Task goal: Your task is to repeat the entries below exactly and to leave their images out.
━━━━━━━━
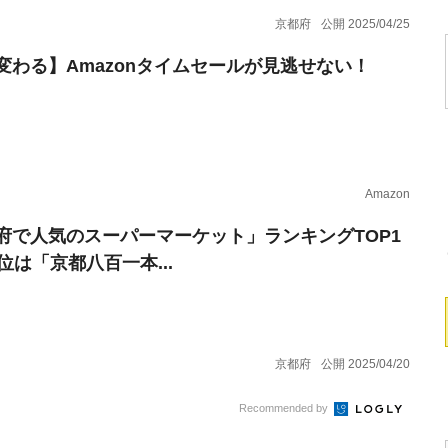
京都府
公開 2025/04/25
変わる】Amazonタイムセールが見逃せない！
Amazon
府で人気のスーパーマーケット」ランキングTOP1
位は「京都八百一本...
京都府
公開 2025/04/20
Recommended by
━━━━━━━━
Task result:
京都府
公開 2025/04/25
変わる】Amazonタイムセールが見逃せない！
Amazon
府で人気のスーパーマーケット」ランキングTOP1
位は「京都八百一本...
京都府
公開 2025/04/20
Recommended by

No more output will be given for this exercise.